# Task prompt
Here are records with pictures in them. Copy all of them exactly and leave the pictures out.

(Rendered page images)
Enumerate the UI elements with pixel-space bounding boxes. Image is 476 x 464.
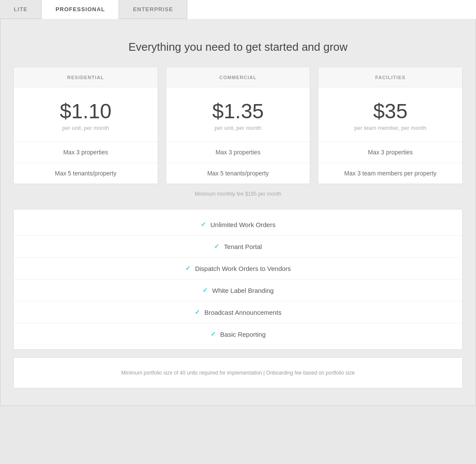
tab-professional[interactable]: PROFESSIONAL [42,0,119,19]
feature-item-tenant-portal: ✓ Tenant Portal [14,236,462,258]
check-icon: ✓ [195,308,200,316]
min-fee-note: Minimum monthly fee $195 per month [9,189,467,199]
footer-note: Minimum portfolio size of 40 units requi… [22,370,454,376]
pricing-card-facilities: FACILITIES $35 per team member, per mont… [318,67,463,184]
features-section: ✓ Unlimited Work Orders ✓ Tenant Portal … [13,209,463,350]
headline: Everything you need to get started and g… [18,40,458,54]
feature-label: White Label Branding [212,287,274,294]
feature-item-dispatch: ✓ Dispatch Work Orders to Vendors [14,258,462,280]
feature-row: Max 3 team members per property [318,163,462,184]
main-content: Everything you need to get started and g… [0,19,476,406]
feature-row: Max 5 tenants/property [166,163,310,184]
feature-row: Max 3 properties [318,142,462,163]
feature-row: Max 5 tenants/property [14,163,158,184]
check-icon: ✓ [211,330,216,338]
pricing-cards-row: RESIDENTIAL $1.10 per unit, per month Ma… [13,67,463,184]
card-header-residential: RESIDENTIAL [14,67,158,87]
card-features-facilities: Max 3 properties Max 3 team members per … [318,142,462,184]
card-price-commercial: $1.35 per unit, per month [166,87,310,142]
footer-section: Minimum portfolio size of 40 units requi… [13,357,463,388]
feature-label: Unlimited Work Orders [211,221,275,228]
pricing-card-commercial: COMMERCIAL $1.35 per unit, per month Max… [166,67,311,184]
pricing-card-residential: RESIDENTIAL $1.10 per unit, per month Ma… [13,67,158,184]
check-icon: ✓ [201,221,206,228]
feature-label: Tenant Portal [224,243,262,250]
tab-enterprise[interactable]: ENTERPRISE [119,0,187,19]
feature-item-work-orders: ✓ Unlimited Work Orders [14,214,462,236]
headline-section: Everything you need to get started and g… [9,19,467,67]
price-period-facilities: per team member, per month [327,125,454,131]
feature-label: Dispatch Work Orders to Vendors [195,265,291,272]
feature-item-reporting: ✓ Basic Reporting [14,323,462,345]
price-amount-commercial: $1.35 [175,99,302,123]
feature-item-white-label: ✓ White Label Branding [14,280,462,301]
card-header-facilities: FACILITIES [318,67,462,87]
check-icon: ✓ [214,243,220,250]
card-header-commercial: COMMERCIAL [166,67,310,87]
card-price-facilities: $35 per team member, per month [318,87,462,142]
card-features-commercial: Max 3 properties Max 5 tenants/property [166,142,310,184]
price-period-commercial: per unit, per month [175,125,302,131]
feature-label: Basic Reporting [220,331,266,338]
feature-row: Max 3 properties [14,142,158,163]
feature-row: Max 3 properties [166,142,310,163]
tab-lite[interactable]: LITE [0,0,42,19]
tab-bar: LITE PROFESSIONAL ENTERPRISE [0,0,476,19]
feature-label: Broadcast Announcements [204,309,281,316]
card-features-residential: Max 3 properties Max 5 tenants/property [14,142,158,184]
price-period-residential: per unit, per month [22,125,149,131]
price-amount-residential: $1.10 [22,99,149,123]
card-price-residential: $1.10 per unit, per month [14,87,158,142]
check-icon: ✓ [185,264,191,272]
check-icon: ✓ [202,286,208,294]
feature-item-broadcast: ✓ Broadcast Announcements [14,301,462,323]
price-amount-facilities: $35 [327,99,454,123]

# Task response
Enumerate the UI elements with pixel-space bounding boxes. Image is 476 x 464.
tab-professional[interactable]: PROFESSIONAL [42,0,119,19]
feature-item-tenant-portal: ✓ Tenant Portal [14,236,462,258]
check-icon: ✓ [195,308,200,316]
min-fee-note: Minimum monthly fee $195 per month [9,189,467,199]
footer-note: Minimum portfolio size of 40 units requi… [22,370,454,376]
pricing-card-facilities: FACILITIES $35 per team member, per mont… [318,67,463,184]
features-section: ✓ Unlimited Work Orders ✓ Tenant Portal … [13,209,463,350]
headline: Everything you need to get started and g… [18,40,458,54]
feature-label: White Label Branding [212,287,274,294]
feature-item-dispatch: ✓ Dispatch Work Orders to Vendors [14,258,462,280]
feature-row: Max 3 team members per property [318,163,462,184]
main-content: Everything you need to get started and g… [0,19,476,406]
feature-row: Max 5 tenants/property [166,163,310,184]
feature-row: Max 3 properties [318,142,462,163]
feature-row: Max 5 tenants/property [14,163,158,184]
check-icon: ✓ [211,330,216,338]
pricing-cards-row: RESIDENTIAL $1.10 per unit, per month Ma… [13,67,463,184]
card-header-residential: RESIDENTIAL [14,67,158,87]
card-features-facilities: Max 3 properties Max 3 team members per … [318,142,462,184]
card-price-commercial: $1.35 per unit, per month [166,87,310,142]
footer-section: Minimum portfolio size of 40 units requi… [13,357,463,388]
feature-label: Unlimited Work Orders [211,221,275,228]
pricing-card-commercial: COMMERCIAL $1.35 per unit, per month Max… [166,67,311,184]
pricing-card-residential: RESIDENTIAL $1.10 per unit, per month Ma… [13,67,158,184]
check-icon: ✓ [201,221,206,228]
feature-label: Tenant Portal [224,243,262,250]
tab-enterprise[interactable]: ENTERPRISE [119,0,187,19]
feature-item-work-orders: ✓ Unlimited Work Orders [14,214,462,236]
headline-section: Everything you need to get started and g… [9,19,467,67]
price-period-facilities: per team member, per month [327,125,454,131]
feature-label: Dispatch Work Orders to Vendors [195,265,291,272]
feature-item-reporting: ✓ Basic Reporting [14,323,462,345]
price-amount-commercial: $1.35 [175,99,302,123]
feature-item-white-label: ✓ White Label Branding [14,280,462,301]
card-header-facilities: FACILITIES [318,67,462,87]
check-icon: ✓ [214,243,220,250]
card-header-commercial: COMMERCIAL [166,67,310,87]
card-price-facilities: $35 per team member, per month [318,87,462,142]
card-features-commercial: Max 3 properties Max 5 tenants/property [166,142,310,184]
price-period-commercial: per unit, per month [175,125,302,131]
feature-label: Basic Reporting [220,331,266,338]
feature-row: Max 3 properties [14,142,158,163]
feature-row: Max 3 properties [166,142,310,163]
tab-lite[interactable]: LITE [0,0,42,19]
tab-bar: LITE PROFESSIONAL ENTERPRISE [0,0,476,19]
feature-label: Broadcast Announcements [204,309,281,316]
card-features-residential: Max 3 properties Max 5 tenants/property [14,142,158,184]
price-period-residential: per unit, per month [22,125,149,131]
price-amount-residential: $1.10 [22,99,149,123]
card-price-residential: $1.10 per unit, per month [14,87,158,142]
check-icon: ✓ [185,264,191,272]
check-icon: ✓ [202,286,208,294]
feature-item-broadcast: ✓ Broadcast Announcements [14,301,462,323]
price-amount-facilities: $35 [327,99,454,123]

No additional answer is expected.